Research : Land Art Assignment : Songlines

Songlines
Land Art is not new, but perhaps the relationship with the land has changed. There was a time when people lived closer to the cycles of the earth and moon. In Australia the indigenous people created what are described in English as Songlines. These create maps and tracks which are danced and chanted and sung. The rituals of listening and conversing with the ancestral spirits along the way, hearing the birds and animals that live on these songlines, and walking ancient invisible routes are all aspects of aboriginal spirituality.

 

Rainbow Serpent Australian Indigenous Art Creative Commons

Rainbow Serpent Australian Indigenous Art Creative Commons

“The ancestor is responsible for the law and country, a responsibility which is carried by the traditional owner of the song today. The owner of the song is responsible for the country and particular sacred places, and when the song travels over these sacred places it is sung by the traditional owner of song or country.”
Bill Harney, Wardaman Elder, 2009
Kaltjiti artist sing country, dance country and paint the song of their lands. The epic song cycles of the Western Desert peoples have resounded for thousands of years across these sand dunes of central Australia, echoed back from the orange rock faces of the granite hills and eddied around the deep blue rock holes where precious water hides from the scorching sun.
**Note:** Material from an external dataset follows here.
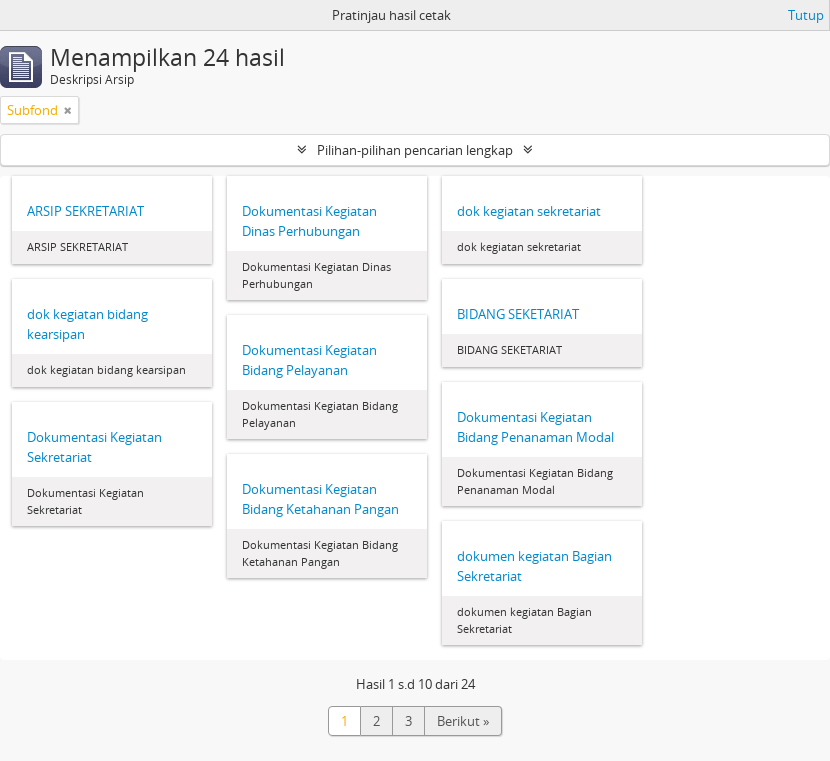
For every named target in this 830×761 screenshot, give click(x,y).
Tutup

The creation ancestors first sang these songs at the dawn of time. These giant beings strode the land changing their shape from human to beast or plant, to water, earth or wind. The landscape still holds their resting forms in rounded hills, the fury of their flight was caught in twisted bloodwood trees and their flesh – know transformed – wraps the marble gums as dappled bark.

Songs sung down the generations have kept the land alive and spirit of her people strong.”

Dr Diana James, Author, Painting the Song Kaltjiti artists of the sand dune country, 2009
“Today many Aboriginal communities are wanting to explain their heritage and show visitors around their country. Firsthand knowledge gained in this way may help to understand Aboriginal Australia, as a living legacy of spiritual knowledge shared through rituals, dance, stories and journeys touching on aspects of the Dreamtime.”
Dr Irene Watson, Tanganekald & Meintangk woman, Lonely Planet Aboriginal Australia & Torres Strait Islands, Sydney, 2001

Inspired by these Songlines artists in Norfolk, England,  created their own version , marking the path with land art, using song, poetry and storytelling.